Preclinical Assessment of the Efficacy of Mycograb, a Human Recombinant Antibody against Fungal HSP90

Ruth C. Matthews,1,2 Gordon Rigg,2 Samantha Hodgetts,2 Tracey Carter,2 Caroline Chapman,2 Carl Gregory,2 Chris Illidge,2 and James Burnie1,2*

Department of Medical Microbiology, University of Manchester,1 NeuTec Pharma plc, Manchester M13 9WL, United Kingdom2

Received 12 February 2003/ Returned for modification 5 March 2003/ Accepted 11 April 2003

Mycograb (NeuTec Pharma plc) is a human genetically recombinant antibody against fungal heat shock protein 90 (HSP90).

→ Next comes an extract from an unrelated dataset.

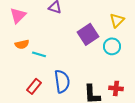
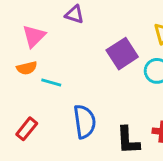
pink triangle: (18, 15) -> (34, 36), moved
red rectangle: (34, 86) -> (27, 129), moved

Antibody to HSP90 is closely associated with recovery in patients with invasive candidiasis who are receiving amphotericin B (AMB). Using in vitro assays developed for efficacy assessment of chemotherapeutic antifungal drugs, Mycograb showed activity against a wide range of yeast species (MICs against Candida albicans [fluconazole {FLC}-sensitive and FLC-resistant strains], Candida krusei, Candida tropicalis, Candida glabrata, and Candida parapsilosis, 128 to 256 µg/ml). Mycograb (4 or 8 µg/ml) showed synergy with AMB, the fractional inhibitory index being 0.09 to 0.31. Synergy was not evident with FLC, except for FLC-sensitive C. albicans. Murine kinetics showed that Mycograb at 2 mg/kg produced a maximum concentration of drug in serum of 4.7 µg/ml, a half-life at alpha phase of 3.75 min, a half-life at beta phase of 2.34 h, and an area under the concentration-time curve from 0 to t h of 155 µg · min/ml. Mycograb (2 mg/kg) alone produced significant improvement in murine candidiasis caused by each species: (i) a reduction (Scheffe's test, P < 0.05) in the mean organ colony count for the FLC-resistant strain of C. albicans (kidney, liver, and spleen), C. krusei (liver and spleen), C. glabrata (liver and spleen), C. tropicalis (kidney), and C. parapsilosis (kidney, liver, and spleen) and (ii) a statistically significant increase in the number of negative biopsy specimens (Fisher's exact test, P < 0.05) for C. glabrata (kidney), C. tropicalis (liver and spleen), and C. parapsilosis (liver). AMB (0.6 mg/kg) alone cleared the C. tropicalis infection but failed to clear infections caused by C. albicans, C. krusei, C. glabrata, or C. parapsilosis. Synergy with AMB, defined as an increase (Fisher's exact test, P < 0.05) in the number of negative biopsy specimens compared with those obtained using AMB alone, occurred with the FLC-resistant strain of C. albicans (kidney), C. krusei (spleen), C. glabrata (spleen), and C. parapsilosis (liver and spleen). Only by combining Mycograb with AMB was complete resolution of infection achieved for C. albicans, C. krusei, and C. glabrata.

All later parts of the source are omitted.